The mission of this supercomputer will be to manage the modeling and simulation of workloads for scientific research projects. Above all, related to medicine, materials science and the study of climate and its variations.

This system will feature 240 nodes of HPE’s Cray XD65000 systems, which are actually a rebrand of the Apollo 6500 systems the company announced in 2022. Each node has a pair of 4th-generation AMD Epyc processors, with 768GB of memory. and four of Nvidia’s H100 Tensor Core GPUs. In addition, it will use Nvidia’s Quantum-2 InfiniBand kit to achieve 400 Gbps connectivity between nodes.

HPE will build two new supercomputers: Tsubame 4.0 and Isambard 3

If all goes according to plan, this configuration of Tsubame 4.0 will achieve a peak performance of 66.8 petaflops at 64-bit double precision. According to HPE, this means that Tsubame 4.0 will have 20 times more computing performance than its predecessor, Tsubame 3.0. Its configuration will be much the same as the Tsubame system currently at the Tokyo Tech facility, with the goal that existing software assets can continue to be used on the new equipment, along with new code for computer science and technology.

Meanwhile, the system that HPE will build, along with other companies such as Nvidia, for the UK, will be based on Nvidia’s Grace processors. It will be located in facilities prepared for the supercomputer, Isambard 3, at the Bristol&Bath Science Park. It is also expected to come online in the spring of 2024.

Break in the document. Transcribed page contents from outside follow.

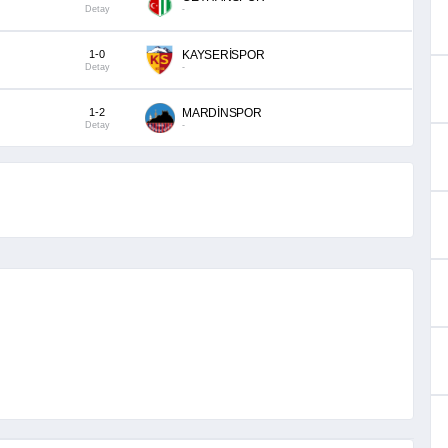
Detay
-
1-0
KAYSERİSPOR
Detay
-
1-2
MARDİNSPOR
Detay
-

The entity in charge of directing the project is the University of Bristol, and the universities of Bath, Cardiff and Exeter also participate as part of the GW4 Alliance research consortium. It is the third of the Isambard supercomputers, all based on ARM chips. It will have 384 Grace chips, and each of them will have. 144 cores. In total, Isambard 3 will have 55,396 cores, which are expected to deliver 64-bit floating-point double-precision performance of 2.7 petaflops. This, with a consumption of 270 kilowatts of power.

Their mission will be to participate in research projects on Artificial Intelligence, life sciences, medicine, astrophysics and biotechnology. In addition, you will also be able to create detailed models of complex structures, such as wind farms and nuclear fusion reactors. As a result, it will help researchers to work on progress towards clean energy technologies.

Isambard 3 will offer a Multi-Architecture Comparison System (MACS), which will integrate between two and four nodes from “all the most relevant CPU and GPU architectures” that are released during the system’s four-year life expectancy.